“CARP: Robust Preference Learning for Storytelling via Contrastive Reinforcement Learning”, Louis Castricato, Alexander Havrilla, Shahbul, Matiana, Michael Pieler, Anbang Ye, Ian Yang, Spencer Frazier, Mark Riedl2022-10-14 (, , )⁠:

Controlled automated story generation seeks to generate natural language stories satisfying constraints from natural language critiques or preferences. Existing methods to control for story preference utilize prompt engineering which is labor intensive and often inconsistent. They may also use logit-manipulation methods which require annotated datasets to exist for the desired attributes.

To address these issues, we first train a contrastive bi-encoder model to align stories with corresponding human critiques, named CARP, building a general purpose preference model. This is subsequently used as a reward function to fine-tune a generative language model via reinforcement learning.

However, simply fine-tuning a generative language model with a contrastive reward model does not always reliably result in a story generation system capable of generating stories that meet user preferences. To increase story generation robustness we further fine-tune the contrastive reward model using a prompt-learning technique.

A human participant study is then conducted comparing generations from our full system, ablations, and two baselines. We show that the full fine-tuning pipeline results in a story generator preferred over an LLM 20× as large as well as logit-based methods.

This motivates the use of contrastive learning for general purpose human preference modeling.

Figure 1: Illustration of our technique for generating story content controlled by preferences. A language model generates candidates, which are ranked by the CARP model to produce scores. The scores are used to fine-tune the language model to produce higher scoring—and thus more aligned with preferences—story continuations.

…We use Proximal Policy Optimization (PPO) (Schulman et al 2017) to fine-tune GPT-2-750M (Radford et al 2019) to generate text consistent with a given initial criterion. Reward is represented as the CARP similarity of the generated story and the desired preference. Initial attempts indicated the reward signal generated by CARP could sometimes be exploited by the generator, resulting in collapse. In some other cases the generator failed to learn anything at all.

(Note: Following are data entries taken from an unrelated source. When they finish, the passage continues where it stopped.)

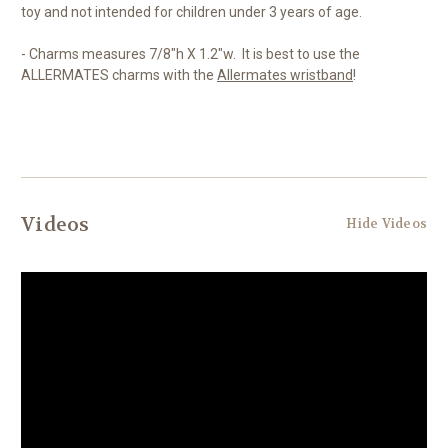
toy and not intended for children under 3 years of age.
- Charms measures 7/8"h X 1.2"w. It is best to use the
ALLERMATES charms with the
Allermates wristband
!
Videos
Hide Videos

To address this, we present CARP CoOp: a robust version of CARP leveraging prompt tuning for a stronger reward signal. We deploy a pseudo-labeling technique [Van Gansbeke et al 2020, Pham et al 2021] on CARP’s latent space. This allows identification of preferences resistant or susceptible to collapse. Further, we find CARP CoOp is extremely data-efficient, easily incorporating previously unknown preferences with only a couple hundred examples when they are available. This efficiency is demonstrated on a moral alignment dataset which classifies character stories into ‘good’, ‘neutral’ or ‘evil’. We present this as a pipeline for fine-tuning a new language mode that can robustly generate text consistent with a complex set of preferences expressed in natural language.

We evaluate our approach with a human participant study; participants were asked to match sections of generated stories to a list of preference labels ranging from moral alignment to detailed subjective imagery. We show that our proposed technique is better at producing story segments that capture the given preference than prompting a much larger (GPT-NeoX-20B) language model and the GeDi method utilizing logit manipulation. Further, we conduct an ablation study by fine-tuning GPT-2-750M with standard CARP but without CoOp, showing CARP can still improve preferences over the NeoX baseline.

In summary, we make the following contributions:

  1. Introduction of a contrastively trained preference model, CARP, as a reward signal for preference learning in story generation.

  2. A new model, Pseudo CARP CoOp, that improves the robustness of preference learning via CARP over a wide class of preferences.

  3. The introduction of the Alignment CARP CoOp model which signals the moral alignment of story characters. This demonstrates the data efficiency of CARP CoOp when annotated data is available.

  4. A human subject study evaluating how well existing and proposed generation methodologies satisfy desired human preferences.